Emerging market stocks and related exchange traded funds have consistently underperformed the developed markets and are now trading near all-time low valuations.

Since the 2010, emerging markets have generated a total return of -2.1%, whereas developed markets returned 69.1%, reports Steve Johnson for the Financial Times.

Looking at average annualized returns over the past five-years, the Vanguard FTSE Emerging Markets ETF (NYSEArca: VWO) dipped 3.2% and the iShares MSCI Emerging Markets ETF (NYSEArca: EEM) fell 4.0%. Meanwhile, the iShares MSCI EAFE ETF (NYSEArca: EFA) gained 4.2% and SPDR S&P 500 ETF (NYSEarca: SPY) increased 14.0%.

After years of weakness, the MSCI Emerging Markets Index is now trading at 12.8 times 10-year average earnings as of the end of September, compared to the previous low of 13.5 times during the 1997-98 Asian financial crisis and much lower than its long-term average of 25 times average 10-year earnings.

Meanwhile, the S&P 500 index is trading at a 23.4 times cyclically adjusted earnings, just shy of its long-term average of 23.6.

EEM currently shows a price-to-earnings ratio of 11.9 and VWO has a 11.8 P/E, according to Morningstar data.
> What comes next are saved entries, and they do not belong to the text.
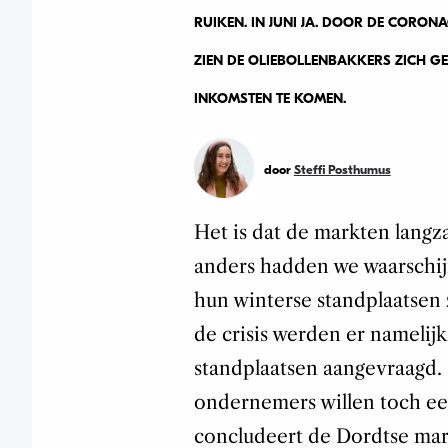
RUIKEN. IN JUNI JA. DOOR DE CORON
ZIEN DE OLIEBOLLENBAKKERS ZICH 
INKOMSTEN TE KOMEN.
door
Steffi Posthumus
Het is dat de markten lang
anders hadden we waarschij
hun winterse standplaatsen z
de crisis werden er namelij
standplaatsen aangevraagd. 
ondernemers willen toch ee
concludeert de Dordtse ma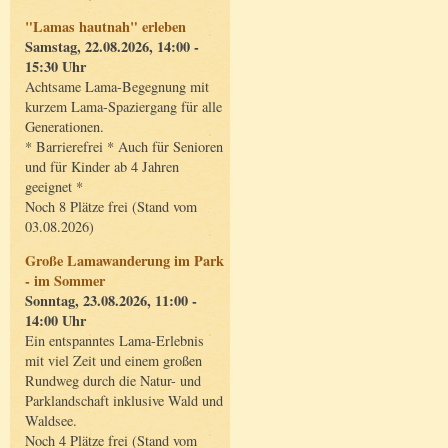
"Lamas hautnah" erleben
Samstag, 22.08.2026, 14:00 -
15:30 Uhr
Achtsame Lama-Begegnung mit
kurzem Lama-Spaziergang für alle
Generationen.
* Barrierefrei * Auch für Senioren
und für Kinder ab 4 Jahren
geeignet *
Noch 8 Plätze frei (Stand vom
03.08.2026)
Große Lamawanderung im Park
- im Sommer
Sonntag, 23.08.2026, 11:00 -
14:00 Uhr
Ein entspanntes Lama-Erlebnis
mit viel Zeit und einem großen
Rundweg durch die Natur- und
Parklandschaft inklusive Wald und
Waldsee.
Noch 4 Plätze frei (Stand vom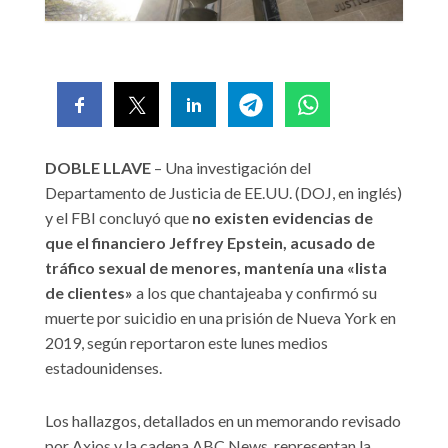
DOBLE LLAVE
– Una investigación del
Departamento de Justicia de EE.UU. (DOJ, en inglés)
y el FBI concluyó que
no existen evidencias de
que el financiero Jeffrey Epstein, acusado de
tráfico sexual de menores, mantenía una «lista
de clientes»
a los que chantajeaba y confirmó su
muerte por suicidio en una prisión de Nueva York en
2019, según reportaron este lunes medios
estadounidenses.
Los hallazgos, detallados en un memorando revisado
por Axios y la cadena ABC News, representan la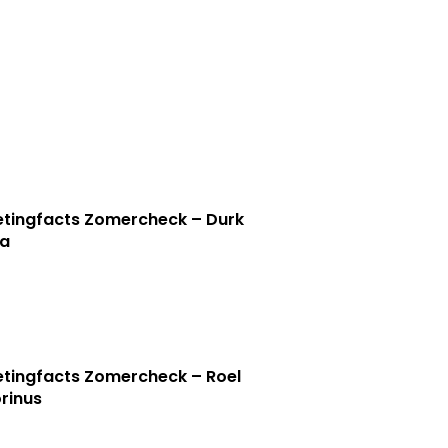
tingfacts Zomercheck – Durk
a
tingfacts Zomercheck – Roel
rinus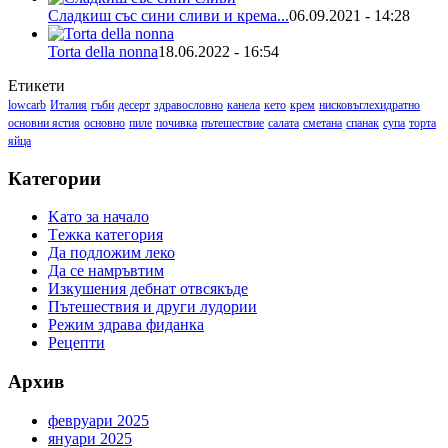
Сладкиш със сини сливи и крема...
06.09.2021 - 14:28
Torta della nonna
18.06.2022 - 16:54
Етикети
lowcarb
Италия
гъби
десерт
здравословно
канела
кето
крем
нисковъглехидратно
основни ястия
основно
пиле
почивка
пътешествие
салата
сметана
спанак
супа
торта
яйца
Категории
Kато за начало
Tежка категория
Да подложим леко
Да се намръвтим
Изкушения дебнат отвсякъде
Пътешествия и други лудории
Режим здрава фиданка
Рецепти
Архив
февруари 2025
януари 2025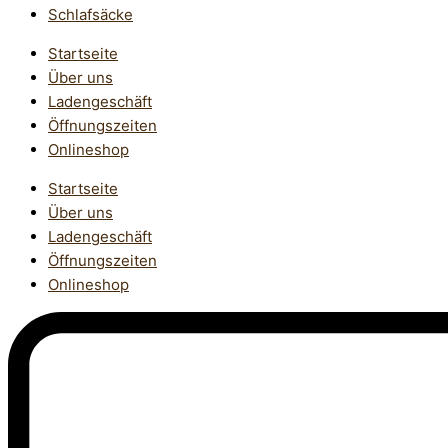
Schlafsäcke
Startseite
Über uns
Ladengeschäft
Öffnungszeiten
Onlineshop
Startseite
Über uns
Ladengeschäft
Öffnungszeiten
Onlineshop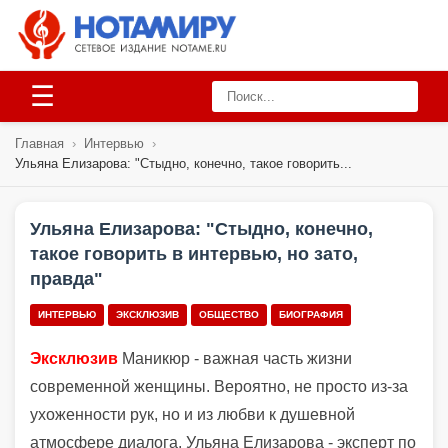
☰
Главная
›
Интервью
›
Ульяна Елизарова: "Стыдно, конечно, такое говорить...
Ульяна Елизарова: "Стыдно, конечно,
такое говорить в интервью, но зато,
правда"
ИНТЕРВЬЮ
ЭКСКЛЮЗИВ
ОБЩЕСТВО
БИОГРАФИЯ
Эксклюзив
Маникюр - важная часть жизни
современной женщины. Вероятно, не просто из-за
ухоженности рук, но и из любви к душевной
атмосфере диалога. Ульяна Елизарова - эксперт по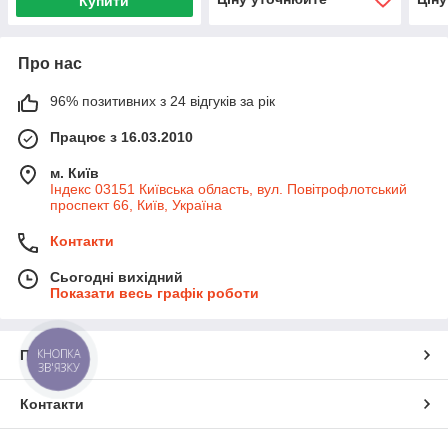
Купити
Про нас
96% позитивних з 24 відгуків за рік
Працює з 16.03.2010
м. Київ
Індекс 03151 Київська область, вул. Повітрофлотський
проспект 66, Київ, Україна
Контакти
Сьогодні вихідний
Показати весь графік роботи
КНОПКА
Про нас
ЗВ'ЯЗКУ
Контакти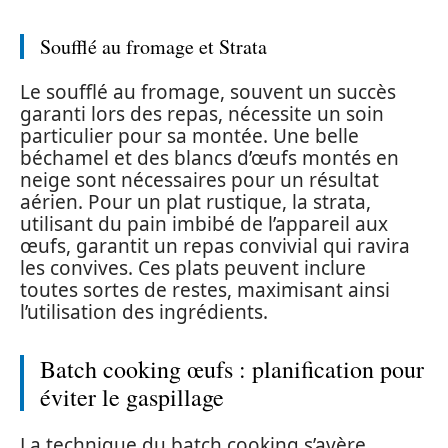
Soufflé au fromage et Strata
Le soufflé au fromage, souvent un succès
garanti lors des repas, nécessite un soin
particulier pour sa montée. Une belle
béchamel et des blancs d’œufs montés en
neige sont nécessaires pour un résultat
aérien. Pour un plat rustique, la strata,
utilisant du pain imbibé de l’appareil aux
œufs, garantit un repas convivial qui ravira
les convives. Ces plats peuvent inclure
toutes sortes de restes, maximisant ainsi
l’utilisation des ingrédients.
Batch cooking œufs : planification pour
éviter le gaspillage
La technique du batch cooking s’avère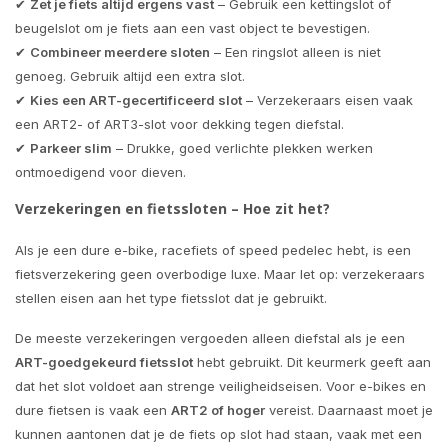
✔
Zet je fiets altijd ergens vast
– Gebruik een kettingslot of
beugelslot om je fiets aan een vast object te bevestigen.
✔
Combineer meerdere sloten
– Een ringslot alleen is niet
genoeg. Gebruik altijd een extra slot.
✔
Kies een ART-gecertificeerd slot
– Verzekeraars eisen vaak
een ART2- of ART3-slot voor dekking tegen diefstal.
✔
Parkeer slim
– Drukke, goed verlichte plekken werken
ontmoedigend voor dieven.
Verzekeringen en fietssloten – Hoe zit het?
Als je een dure e-bike, racefiets of speed pedelec hebt, is een
fietsverzekering geen overbodige luxe. Maar let op: verzekeraars
stellen eisen aan het type fietsslot dat je gebruikt.
De meeste verzekeringen vergoeden alleen diefstal als je een
ART-goedgekeurd fietsslot
hebt gebruikt. Dit keurmerk geeft aan
dat het slot voldoet aan strenge veiligheidseisen. Voor e-bikes en
dure fietsen is vaak een
ART2 of hoger
vereist. Daarnaast moet je
kunnen aantonen dat je de fiets op slot had staan, vaak met een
In contrast, EFA is trading at a 16.0 P/E and SPY shows a 18.6 P/E.

While the recent selling has depressed emerging market valuations, some argue that ongoing economic headwinds can still weigh on developing country equities.

“The latest leg of correction leaves emerging markets as the unambiguously cheap segment of global equity on a fundamental basis [but], with the exception of Russia, valuations simply haven’t become cheap enough,” George Iwanicki, emerging markets macro strategist at JPMorgan AM, told the Financial Times.